Des bons et des méchants

Edito - EA N°13

Notre imaginaire a été trop marqué par la vision dichotomique des westerns pour qu’il n’en reste pas de traces en nous : d’un côté les bons, de l’autre les méchants. L’actualité récente fourmille de ce genre d’oppositions, parfois inconscientes. Un homme d’envergure internationale se joue d’une femme de chambre et l’on crie haro ; un autre chatouille les pieds de ses employées et l’on se fait discrets. On s’étonnera, avec raison, qu’un ado puisse atomiser une ado, et l’on demeure indifférents devant le déferlement des images de violences à longueur de soirées sur les écrans.

 
Pour le dernier exemple ci-dessus, on verra apparaître une nuée de psys pour canaliser le ressenti de l’évènement hypermédiatisé, et personne ne s’étonnera de l’absence et de la disparition de psy ou tout simplement d’adulte apte à l’écoute quand, au collège ou au lycée, un jeune a besoin de ce dialogue, parce que c’est ce jour-là et pas un mois plus tard… L’éducation, cela commence à la maison, dès le premier jour.

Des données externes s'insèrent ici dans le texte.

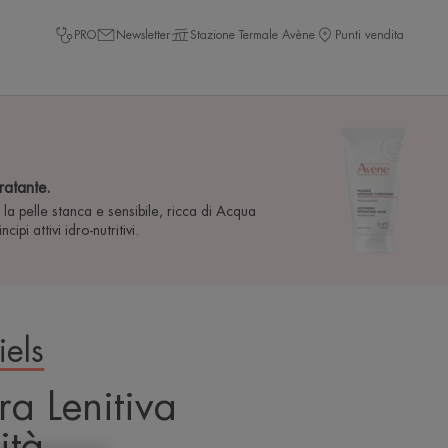
PRO
Newsletter
Stazione Termale Avène
Punti vendita
ratante.
 la pelle stanca e sensibile, ricca di Acqua
ipi attivi idro-nutritivi.
iels
a Lenitiva
ità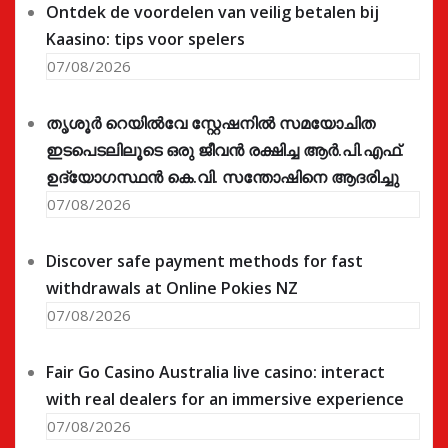
Ontdek de voordelen van veilig betalen bij
Kaasino: tips voor spelers
07/08/2026
തൃശൂർ റെയിൽവേ സ്റ്റേഷനിൽ സമയോചിത
ഇടപെടലിലൂടെ ഒരു ജീവൻ രക്ഷിച്ച ആർ.പി.എഫ്.
ഉദ്യോഗസ്ഥൻ കെ.വി. സന്തോഷിനെ ആദരിച്ചു
07/08/2026
Discover safe payment methods for fast
withdrawals at Online Pokies NZ
07/08/2026
Fair Go Casino Australia live casino: interact
with real dealers for an immersive experience
07/08/2026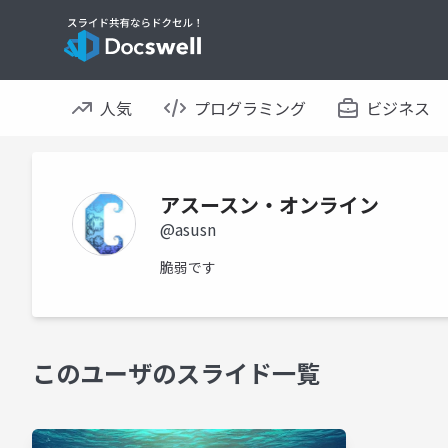
人気
プログラミング
ビジネス
アスースン・オンライン
@asusn
脆弱です
このユーザのスライド一覧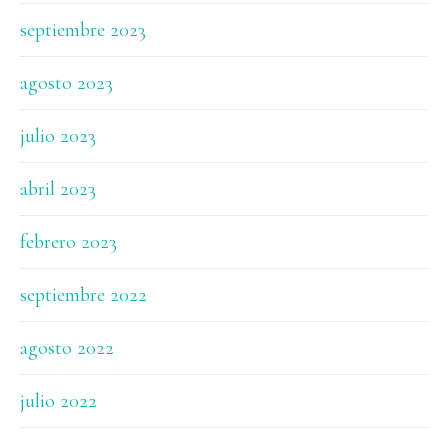
septiembre 2023
agosto 2023
julio 2023
abril 2023
febrero 2023
septiembre 2022
agosto 2022
julio 2022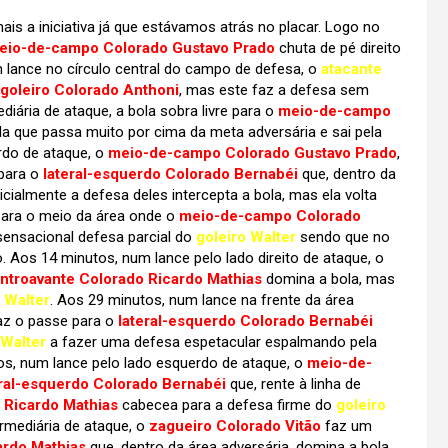
a iniciativa já que estávamos atrás no placar. Logo no
eio-de-campo Colorado Gustavo Prado
chuta de pé direito
 lance no círculo central do campo de defesa, o
atacante
goleiro Colorado Anthoni
, mas este faz a defesa sem
iária de ataque, a bola sobra livre para o
meio-de-campo
la que passa muito por cima da meta adversária e sai pela
rdo de ataque, o
meio-de-campo Colorado Gustavo Prado
,
 para o
lateral-esquerdo Colorado Bernabéi
que, dentro da
cialmente a defesa deles intercepta a bola, mas ela volta
ara o meio da área onde o
meio-de-campo Colorado
sensacional defesa parcial do
goleiro Walter
sendo que no
. Aos 14 minutos, num lance pelo lado direito de ataque, o
ntroavante Colorado Ricardo Mathias
domina a bola, mas
 Walter
. Aos 29 minutos, num lance na frente da área
z o passe para o
lateral-esquerdo Colorado Bernabéi
 Walter
a fazer uma defesa espetacular espalmando pela
os, num lance pelo lado esquerdo de ataque, o
meio-de-
eral-esquerdo Colorado Bernabéi
que, rente à linha de
 Ricardo Mathias
cabecea para a defesa firme do
goleiro
ermediária de ataque, o
zagueiro Colorado Vitão
faz um
ardo Mathias
que, dentro da área adversária, domina a bola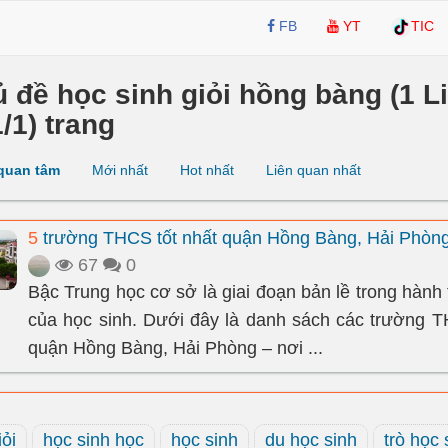
FB
YT
TIC
ủ đề học sinh giỏi hồng bàng (1 Li
1/1) trang
quan tâm
Mới nhất
Hot nhất
Liên quan nhất
5
trường THCS tốt nhất quận Hồng Bàng, Hải Phòn
67
0
Bậc Trung học cơ sở là giai đoạn bản lề trong hành 
của học sinh. Dưới đây là danh sách các trường T
quận Hồng Bàng, Hải Phòng – nơi ...
iỏi
học sinh học
học sinh
du học sinh
trò học 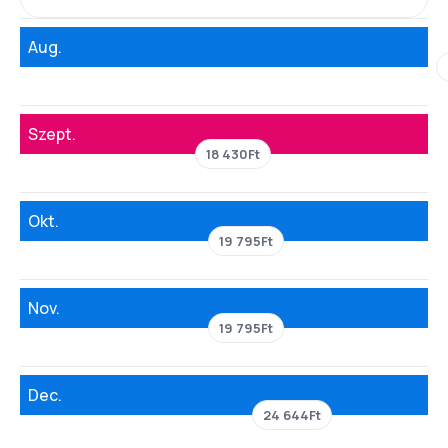
Aug.
Szept.
18 430Ft
Okt.
19 795Ft
Nov.
19 795Ft
Dec.
24 644Ft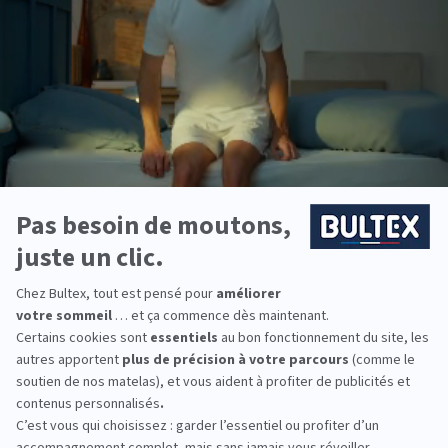
Soutien ergonomique des cervicales
Endormissement sur le dos et côtés
Mémoire de forme découpée
DÉCOUVRIR
Nous répondons à
toutes vos questions
Les produits Bultex sont-ils traités ?
Comment laver les accessoires de literie Bultex
(protège-matelas, oreiller, surmatelas, couette) ?
CONSULTER LA FAQ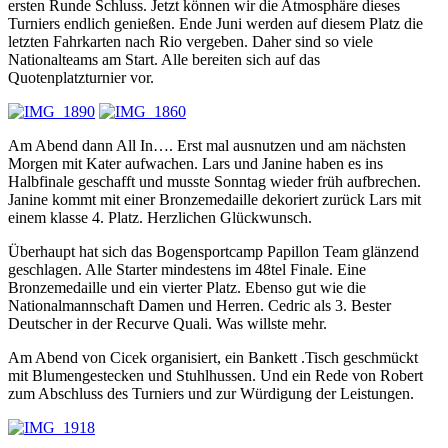
ersten Runde Schluss. Jetzt können wir die Atmosphäre dieses
Turniers endlich genießen. Ende Juni werden auf diesem Platz die
letzten Fahrkarten nach Rio vergeben. Daher sind so viele
Nationalteams am Start. Alle bereiten sich auf das
Quotenplatzturnier vor.
Am Abend dann All In…. Erst mal ausnutzen und am nächsten
Morgen mit Kater aufwachen. Lars und Janine haben es ins
Halbfinale geschafft und musste Sonntag wieder früh aufbrechen.
Janine kommt mit einer Bronzemedaille dekoriert zurück Lars mit
einem klasse 4. Platz. Herzlichen Glückwunsch.
Überhaupt hat sich das Bogensportcamp Papillon Team glänzend
geschlagen. Alle Starter mindestens im 48tel Finale. Eine
Bronzemedaille und ein vierter Platz. Ebenso gut wie die
Nationalmannschaft Damen und Herren. Cedric als 3. Bester
Deutscher in der Recurve Quali. Was willste mehr.
Am Abend von Cicek organisiert, ein Bankett .Tisch geschmückt
mit Blumengestecken und Stuhlhussen. Und ein Rede von Robert
zum Abschluss des Turniers und zur Würdigung der Leistungen.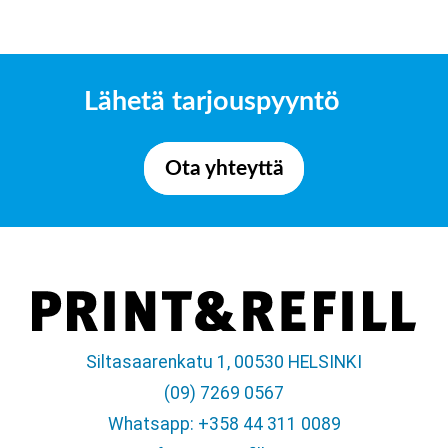
Lähetä tarjouspyyntö
Ota yhteyttä
Siltasaarenkatu 1, 00530 HELSINKI
(09) 7269 0567
Whatsapp: +358 44 311 0089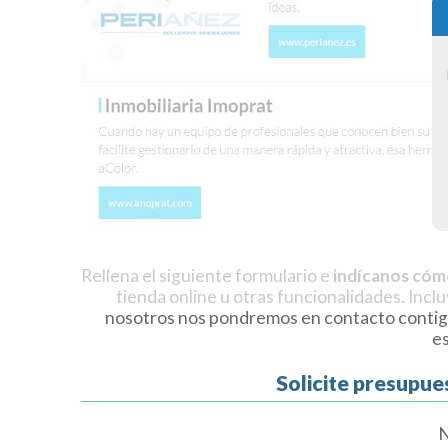
Rellena el siguiente formulario e
indícanos cóm
tienda online u otras funcionalidades. Incl
nosotros nos pondremos en contacto contig
e
Solicite presupue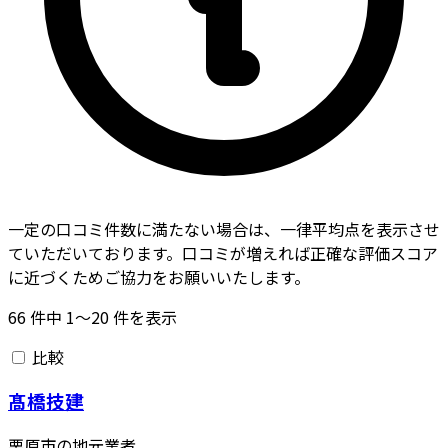
一定の口コミ件数に満たない場合は、一律平均点を表示させ
ていただいております。口コミが増えれば正確な評価スコア
に近づくためご協力をお願いいたします。
66
件中
1〜20
件を表示
比較
髙橋技建
栗原市の地元業者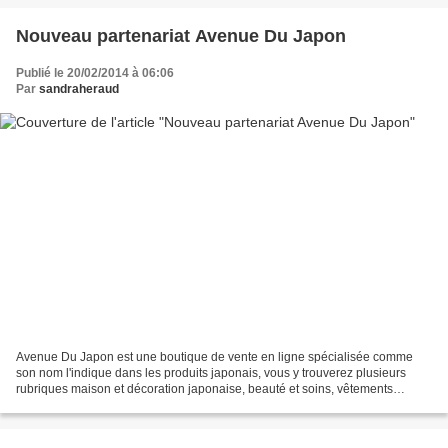
Nouveau partenariat Avenue Du Japon
Publié le 20/02/2014 à 06:06
Par
sandraheraud
Avenue Du Japon est une boutique de vente en ligne spécialisée comme
son nom l'indique dans les produits japonais, vous y trouverez plusieurs
rubriques maison et décoration japonaise, beauté et soins, vêtements
comme des kimonos.. mais celle qui m'a comme...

Cela se poursuit à la maternelle ; encore faut-il ne pas considérer les institutrices uniquement comme des change-culotte et reconnaître une dimension éducative à leur profession.

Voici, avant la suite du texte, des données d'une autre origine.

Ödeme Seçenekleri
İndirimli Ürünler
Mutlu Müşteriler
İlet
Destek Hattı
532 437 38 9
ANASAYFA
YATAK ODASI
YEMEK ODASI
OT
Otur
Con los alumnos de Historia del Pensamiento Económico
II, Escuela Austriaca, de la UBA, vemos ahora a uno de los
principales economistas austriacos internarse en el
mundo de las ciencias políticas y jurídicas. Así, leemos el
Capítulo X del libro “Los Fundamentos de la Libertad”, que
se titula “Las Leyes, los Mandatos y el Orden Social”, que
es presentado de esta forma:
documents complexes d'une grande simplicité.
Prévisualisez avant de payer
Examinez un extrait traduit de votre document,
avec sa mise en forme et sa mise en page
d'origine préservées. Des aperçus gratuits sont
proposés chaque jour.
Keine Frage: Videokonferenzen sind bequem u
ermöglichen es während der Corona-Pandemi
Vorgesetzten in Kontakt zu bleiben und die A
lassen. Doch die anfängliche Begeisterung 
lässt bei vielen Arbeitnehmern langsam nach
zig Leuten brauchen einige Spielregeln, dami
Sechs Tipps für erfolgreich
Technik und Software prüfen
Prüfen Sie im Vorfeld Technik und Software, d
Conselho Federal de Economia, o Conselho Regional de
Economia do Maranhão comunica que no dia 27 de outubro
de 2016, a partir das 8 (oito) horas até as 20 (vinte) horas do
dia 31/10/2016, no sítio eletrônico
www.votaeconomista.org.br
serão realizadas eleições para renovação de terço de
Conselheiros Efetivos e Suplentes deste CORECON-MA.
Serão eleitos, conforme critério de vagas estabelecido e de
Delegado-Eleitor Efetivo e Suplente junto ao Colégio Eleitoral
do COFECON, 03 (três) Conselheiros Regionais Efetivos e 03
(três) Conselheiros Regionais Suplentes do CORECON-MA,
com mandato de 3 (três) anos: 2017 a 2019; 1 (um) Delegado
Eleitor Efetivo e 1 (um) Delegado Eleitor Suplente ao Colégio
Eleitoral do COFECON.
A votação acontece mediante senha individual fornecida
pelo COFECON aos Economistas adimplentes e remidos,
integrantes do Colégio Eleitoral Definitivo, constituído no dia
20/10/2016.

A tous les âges de la vie, le dialogue est nécessaire entre les générations, pas seulement le dialogue entre ses pairs. Or, le dialogue ne semble pas toujours porter de bons fruits… mais combien de sirènes ne viennent-elles pas détourner l’attention éducative vers d’autres centres d’intérêts ? Alors on se tournera vers le dressage comme méthode éducative, comme on le fait pour le dressage des animaux du cirque. Education ou dressage ? Derrière ces mots deux conceptions philosophiques de l’homme se profilent.
 
“Indignez-vous”, dira-t-on ; mais on reprochera à cette indignation de servir la cause des révolutionnaires. “Soyez libéral et laissez faire”, mais alors on formera des moutons habitués à ce qu’on leur tonde la laine sur le dos. Que faire ? La vie n’est pas comme un film avec les bons et les méchants. Aujourd’hui on y voit trop souvent les méchants gagner. Le rôle des prix cinématographiques et des festivals est l’occasion de remettre un peu d’ordre dans la maison “culture”. La théorie du genre envahit l’espace, y compris en éducation : “1 + 1, peu importe le masculin ou le féminin !” semblent dire ses défenseurs. Où donc y a-t-il espace pour réfléchir aux fondements des valeurs qui sous-tendent notre agir ? Sans doute ces questions sont-elles trop compliquées pour un 1er juillet.
 
Profitons donc de ce temps de l’été pour nous poser, faire un bilan, discerner dans les bruits du monde l’œuvre de l’Esprit et de notre esprit, tout ce qui a permis à la création et aux créatures de s’épanouir. Nous pourrons alors redire avec le psalmiste : “qu’est-ce que l’homme que tu en prennes souci, le Fils d’Adam que tu viennes le visiter ?” (Ps 8)
 
Il n’y a pas d’un côté les bons et de l’autre les méchants, il y a une société à laquelle nous apportons notre concours avec nos limites certes, mais aussi avec notre aptitude à entrer en conversation, à analyser, à proposer. Et si vivre l’Evangile à la suite des Actes des Apôtres, c’était accepter d’être dans l’arène, de la paroisse, du quartier, de la commune… d’y être des proposants passionnés et passionnants, même si nos propositions sont contestées ? Puisse notre foi donner goût à la vie pour nous, et pour ceux que nous croiserons sur le chemin.